Entries taken from a collection:
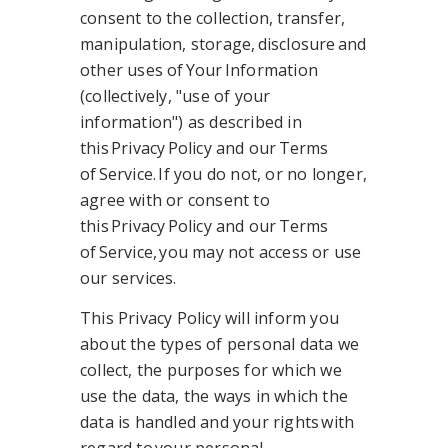
consent to the collection, transfer,
manipulation, storage, disclosure and
other uses of Your Information
(collectively, "use of your
information") as described in
this Privacy Policy and our Terms
of Service. If you do not, or no longer,
agree with or consent to
this Privacy Policy and our Terms
of Service, you may not access or use
our services.
This Privacy Policy will inform you
about the types of personal data we
collect, the purposes for which we
use the data, the ways in which the
data is handled and your rights with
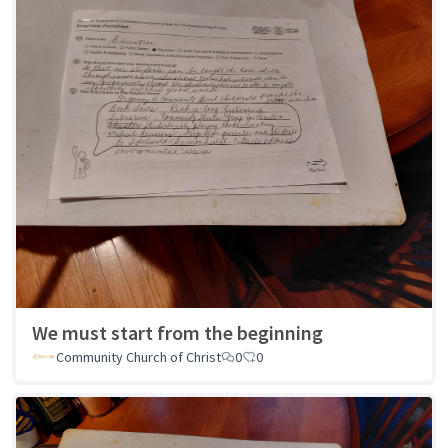
We must start from the beginning
Community Church of Christ
0
0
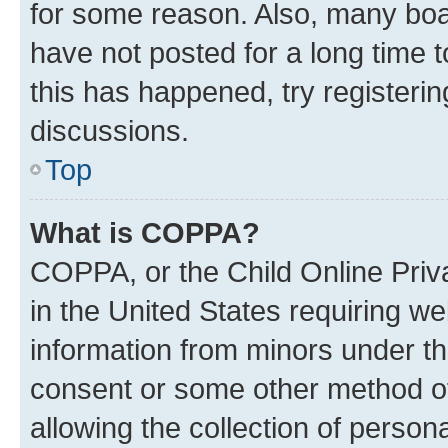
for some reason. Also, many boa
have not posted for a long time t
this has happened, try registeri
discussions.
Top
What is COPPA?
COPPA, or the Child Online Priva
in the United States requiring we
information from minors under th
consent or some other method o
allowing the collection of persona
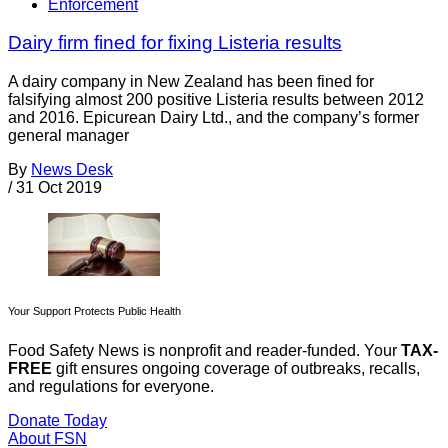
Enforcement
Dairy firm fined for fixing Listeria results
A dairy company in New Zealand has been fined for
falsifying almost 200 positive Listeria results between 2012
and 2016. Epicurean Dairy Ltd., and the company’s former
general manager
By
News Desk
/
31 Oct 2019
Your Support Protects Public Health
Food Safety News is nonprofit and reader-funded. Your
TAX-
FREE
gift ensures ongoing coverage of outbreaks, recalls,
and regulations for everyone.
Donate Today
About FSN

* Activity
Copy each line in the entries above where the word "which" shows up.

* Solution to this task
collect, the purposes for which we
use the data, the ways in which the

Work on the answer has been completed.